(Uncredited)
February 10, 2017
Orlando Sentinel
The Florida Legislature is likely to be divided this session between North and South Florida.
It shouldn’t be.
South Florida needs water desperately. What used to flow south from Lake Okeechobee down through the Everglades can’t get there anymore.
Florida Bay is dying. The Keys fishing industry is hurting.
If Everglades National Park is to survive, it needs lots more clean, fresh water.
Miami is facing salt intrusion on the Everglades side of the Biscayne Aquifer that serves 3 million people.
Because the water can’t go south, it is being dumped east and west and is destroying the coastal estuaries.
South Florida is finally united in backing the concept that we have to send clean water south, and we need to buy land for storage and treatment south of the Lake to make that possible.
Meanwhile, legislators are being heavily lobbied with this message: “It won’t work. It’s a land grab and a waste of money.”
The lobbying attack against Sen. Joe Negron’s effort to solve the problem has turned into a game of musical chairs. As soon as one argument against sending water south is shot down, another appears.
It’s confusing. It’s meant to be.
When the Orlando Sentinel and Everglades scientists point out the absolute necessity for buying land south of Lake Okeechobee, Sugar friends and lobbyists invent yet another reason for not doing it.
The Corps of Engineers went on record at the January Everglades Conference to “unconfuse” things. Here’s the Corps’ responses to the critics’ arguments:
1. “Buying land for a reservoir and sending water south is not part of CERP [the Comprehensive Everglades Restoration Plan].”
The Corps says that’s not true.
2. “They don’t need more water, and they don’t want more water at Everglades National Park.”

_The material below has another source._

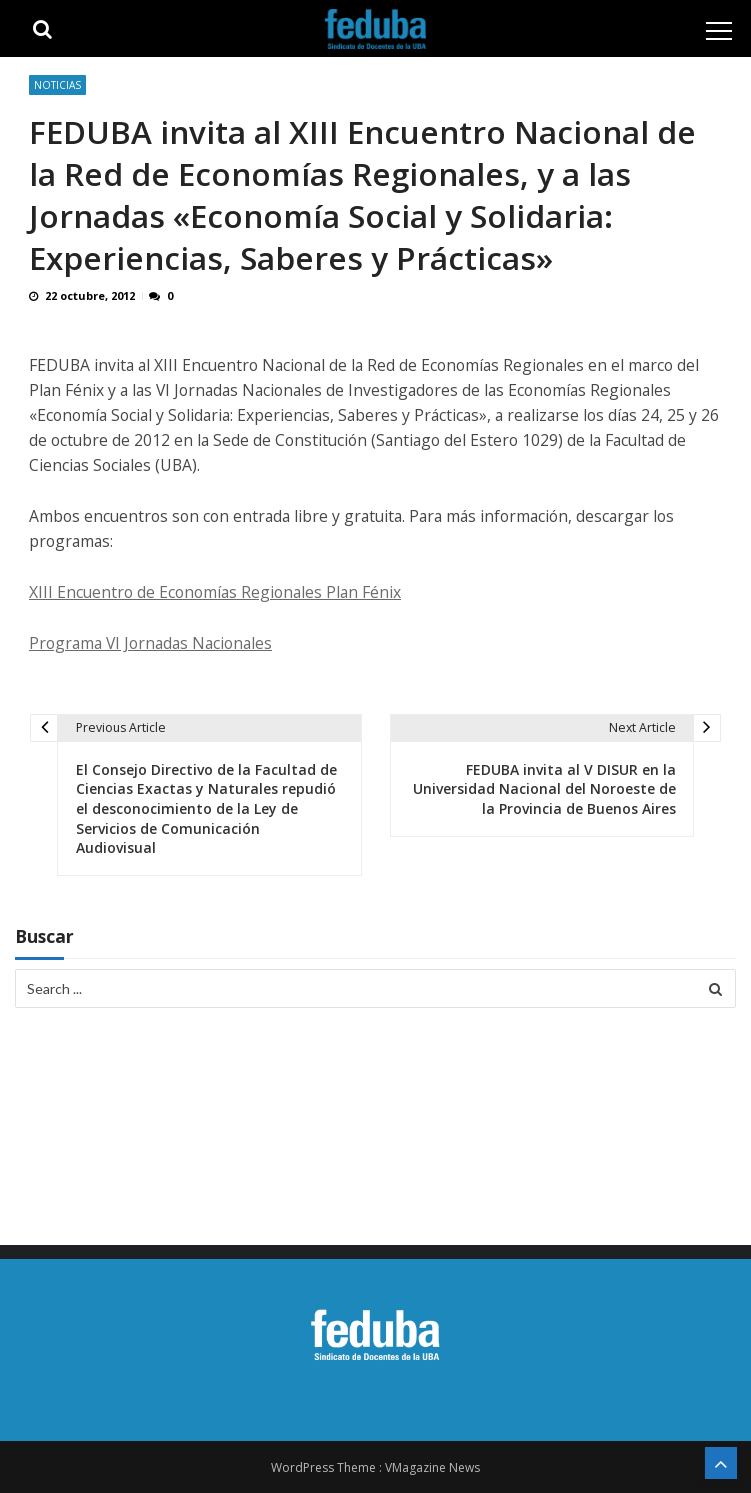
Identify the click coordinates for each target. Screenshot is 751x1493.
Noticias (57, 85)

The Corps says that’s not true. CERP won’t work without the key storage, treatment and conveyance south of Lake Okeechobee.

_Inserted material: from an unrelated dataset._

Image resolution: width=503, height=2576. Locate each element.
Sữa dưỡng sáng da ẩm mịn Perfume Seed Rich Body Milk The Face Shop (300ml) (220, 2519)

3. “Existing projects plus CEPP [The Central Everglades Planning Project], which just got approved by Congress, will take care of the problem.”
The Corps says that is not true.
4. “Fix the lake dike. That’s the problem.”
The Corps says fixing the dike is for safety, and it won’t send clean water south.
5. “Store water and clean the water north of the lake. That’s the problem.”
The Corps says it can’t store enough water north of the lake to protect the estuary, and the dike fix won’t send clean water south. Wendy Graham, director of the University of Florida Water Institute, says no amount of northern storage can send clean water south.
6. “We shouldn’t change the schedule, and we can’t buy land until the projects north of the lake are complete.”
Yes, we should, and we have. If we had not bought land before final plans were approved, and we had not changed the schedule, restoration would be much further behind.
7. “Finish what we’re doing before planning anything else.”
The Corps says we can go ahead with planning to send water south without delaying existing projects.
8. “We can buy the land later.”
It’s unreasonable to believe that if Sugar is fighting against sending water south now, it will be happy to endorse it in 2021. Meanwhile, planning has to wait until the land is identified.
9. “We already have the land we need.”
Then why not identify it and start the planning process?
Negron has proposed the only strategy that will send clean water south. It’s a plan for peaceful co-existence between Sugar and the Everglades.
But as of Feb 6, the Sugar industry dropped the confusing excuses and stated clearly that it will not sell land for the Everglades Agricultural Area component of CERP — not now, not ever. All major landowners signed the letter. That means CERP can’t work, and we can’t save the Everglades or Florida Bay — Miami’s water supply — or the coastal estuaries.
It means the governor has pledged $800 million from Florida taxpayers to clean up runoff from Sugar fields, while Sugar announces it is not going to support restoring the Everglades.
It may be tempting for North Florida to throw South Florida overboard, but all of us will face the economic consequences. Folks all over Florida need to tell their legislators to support Negron’s initiative.
The opportunity to solve this problem may not come again. If we don’t succeed together, we will fail together.